The electronic screen in the reception area of the China Will Registration Center (CWRC) displays a poignant message for the benefit of visitors: "Don't cry during the video recording, making a will is something joyful."

Eyebrow-raising as it may sound, this advice is very relevant to those customers of all ages who are seeking to control what happens to their wealth after they have departed this earthly plane.

Perhaps more surprising is the rising number of young Chinese people making out their wills these days, along with the standard video message to loved ones. In 2020, the number of people from the post-90s generation making out their wills at the center was 553, a ten-fold increase on the figure for 2017.

In the eyes of Ma Xiaoping, director of the center's second Beijing registration office, the young urbanites come here to make their wills because it allows them some alone time to reflect, free from the distractions of daily life.

"Death is traditionally a taboo subject for Chinese people, let alone making a will while one is still alive. But nowadays, youngsters have grown more open-minded and are keen to plan their lives in advance," Ma said.

When young people sit down for some thorough reflection on what they really own and how it should be distributed, as well as what remains unfinished, they are also offered an escape from their humdrum existence and mounting everyday pressures.

Whether they are in the caring professions or commuters immersed in a hyper-competitive work culture, people appreciate the cruelty and impermanence of life, with its brutal working hours, and this spurs them to buck the traditional taboo on facing death, according to Ma.

"I remember a teenage fan of Kobe Bryant who came to make a will after the basketball star's tragic death last year," Ma added.

Since the center was founded in 2013, more than 190,000 wills have been recorded and stored — both offline and online — in the center's far-flung registration and service offices across China.

Currently, young people are mostly leaving their bank deposits, cash, insurance policies, and digital assets, while their pets are often bequeathed to trusted friends and family members. They can also choose to leave a message to be delivered to their loved ones, or else save it for some future occasion a hundred years down the line.

"The wills are kept confidentially during the registrant's lifetime and will come into force thereafter," Ma said.

One Shanghai-based freshman decided to leave her bank deposits of around 20,000 yuan (about 3,047 US dollars) to her friend who had supported and encouraged her through her darkest times.

"It is not an end, but a new start for me. I will strive to lead a better life after my will is made," she said.

Yin Yanxia, 43, who worked as a nurse in Beijing for over two decades, now volunteers at the center, helping people with their queries about making a lawful and thorough will.

"The proper distribution of property of your own free will is something that everyone needs.

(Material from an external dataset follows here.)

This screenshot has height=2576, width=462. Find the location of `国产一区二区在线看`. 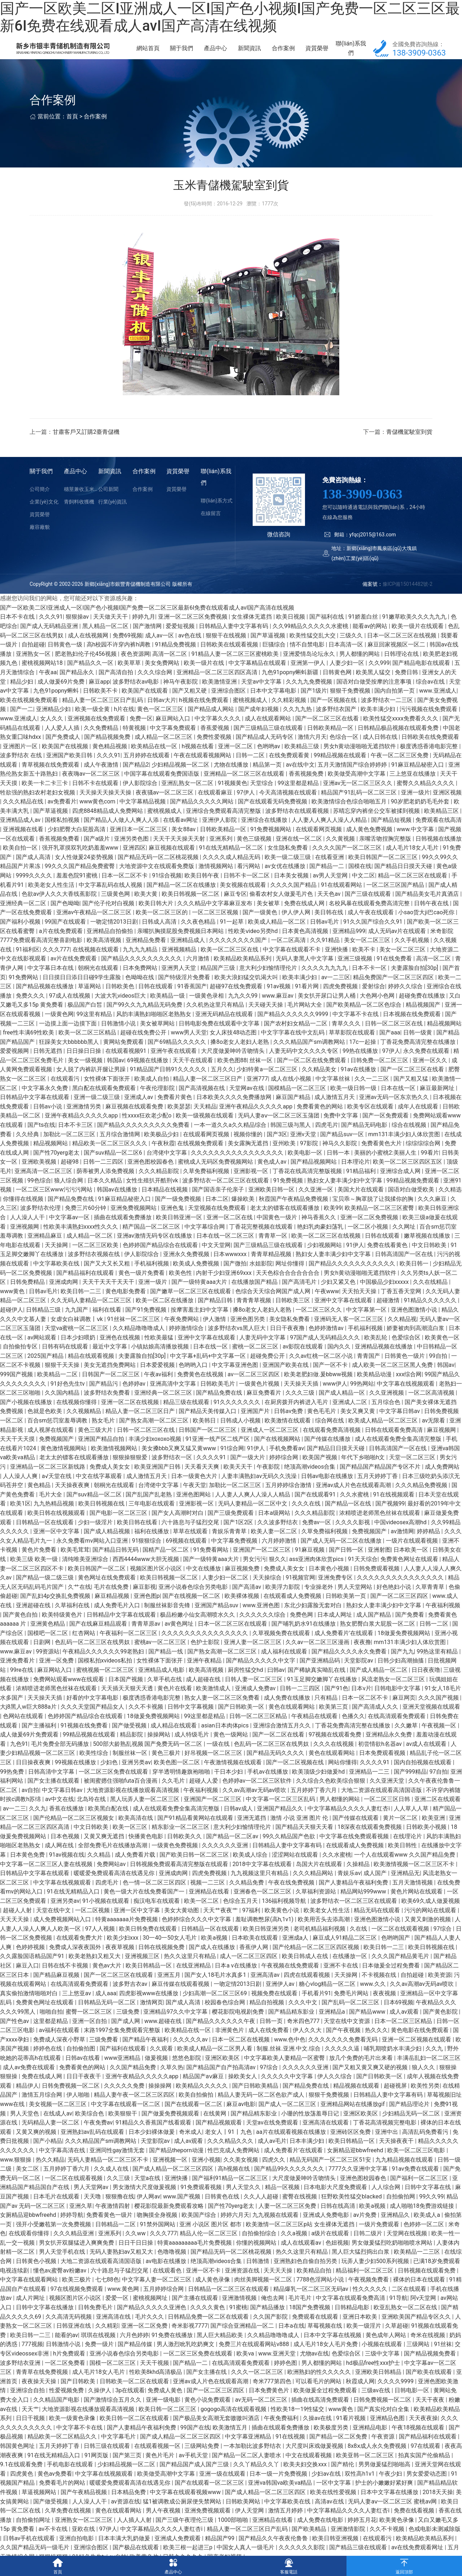 国产一区二区在线看 is located at coordinates (279, 1748).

I've seen too much of birth, aging, sickness and death, and making a will at least helps ease your troubled mind after all the vicissitudes of life," she said.

Almost 80 percent of the young testators have houses bought by their parents in their names, and thus making a will becomes a must to hedge against disputes in case of the youngster's accidental death, according to Tang Tingting, who works at the center.

Last year, following the COVID-19 outbreak, the CWRC also initiated a will-making program on WeChat, enabling clients to open up toward their beloved ones online. However, the online will is more of an emotional outlet than a legal document, and it does not involve the distribution of property.

In 2018, the center connected to a data platform for judicial electronic evidence, making it possible to save the digital version of the wills for future court hearings.

Since China's Civil Code took effect on the first day of 2021, computer-printed wills now have legal force, whereas previously only hand-written documents were accepted. The Civil Code also clarified that, in cases of multiple wills being in existence, the most recent will has the final say, a move that has greatly facilitated the center's work, according to Ma Xiaoping.

"The growing interest of young people in making wills demonstrates a more open-minded and rational social mentality. The idea of making arrangements beforehand to ward off troublesome disputes is gaining ground in the current law-based society," Ma said.